Home Features & Entertainment Health & Fitness

Bad news - then came the bitter regrets and devastation

WITH four days to go before England’s workplaces are declared smoke free former Liverpool surgeon Ray Donnelly, who founded the Roy Castle Lung Cancer foundation, writes exclusively for the Daily Post.

DURING my time as a thoracic surgeon in Liverpool, I saw thousands of patients with lung cancer, and just about every one of them bitterly regretted the day they ever started smoking.

I have now been retired for several years, but I can still see in their eyes the devastation they felt inside when I told them the diagnosis.

No matter how kind and gentle I tried to be, at some stage I had to explain what was the problem and what I intended to do. I’ll never forget one patient saying to me that he felt the words "lung cancer" were the two most frightening words in the English language.

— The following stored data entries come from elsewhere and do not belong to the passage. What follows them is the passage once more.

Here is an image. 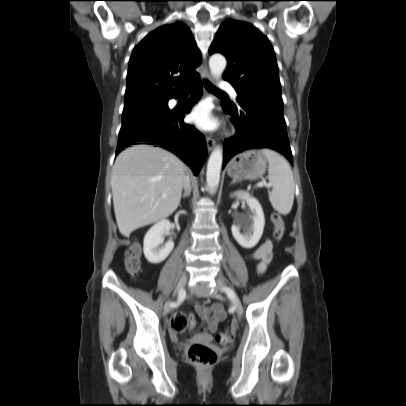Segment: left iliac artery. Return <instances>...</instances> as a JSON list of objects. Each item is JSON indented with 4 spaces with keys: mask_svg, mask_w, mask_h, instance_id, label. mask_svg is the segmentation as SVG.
Wrapping results in <instances>:
<instances>
[{
    "mask_svg": "<svg viewBox=\"0 0 406 406\" xmlns=\"http://www.w3.org/2000/svg\"><path fill=\"white\" fill-rule=\"evenodd\" d=\"M222 291H224V292H226V294L228 295V297L229 296H231L232 294H233V290L232 289H230V288H224V289H222Z\"/></svg>",
    "mask_w": 406,
    "mask_h": 406,
    "instance_id": "1",
    "label": "left iliac artery"
}]
</instances>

Fortunately there were a few to whom we could hold out the prospect of cure through surgery, but for the majority the outlook was bleak and for most smoking had been the prime cause of their desperate situation.

Seeing such suffering day after day, not just for the patients but also for their families, was what motivated me in 1990 to set up the Lung Cancer Fund, which would later be re-named the Roy Castle Lung Cancer Foundation.

Starting in my office at Broadgreen with absolutely nothing we have now become, from our base in Liverpool, a major player on the national and international stage in the fight against lung cancer, thanks to the efforts of many wonderful people, especially Roy Castle.

As a charity we have campaigned long and hard to raise awareness of the dangers of second hand smoke and to persuade governments to take effective action to protect us all from its debilitating, distressing, and at times lethal, consequences.

In 1991 I was invited to address the full city council on the problem of smoking in Liverpool. It was the start of something of huge importance and benefit to the people who live there and beyond.

I gave it to the councillors straight, without reference to my notes, for over half an hour. In those days it was amazing how ignorant supposedly informed people were, in spite of warnings from the Health Authority, about the prevalence of smoking related diseases in Liverpool, and how tobacco was killing one in five of its citizens every year.

At that time the council had an alcohol abuse working party and a drug abuse working party, but there was no concerted effort to do anything effective about smoking.

I persuaded them to set up a tobacco abuse working party and served on it, and the lung cancer fund provided funding so that the city could appoint a smoking prevention co-ordinator.

Soon after we began to fund what was then a very small and unknown local smoking cessation group called Fag Ends, and other related initiatives. Then came Roy Castle, and what an impact he made.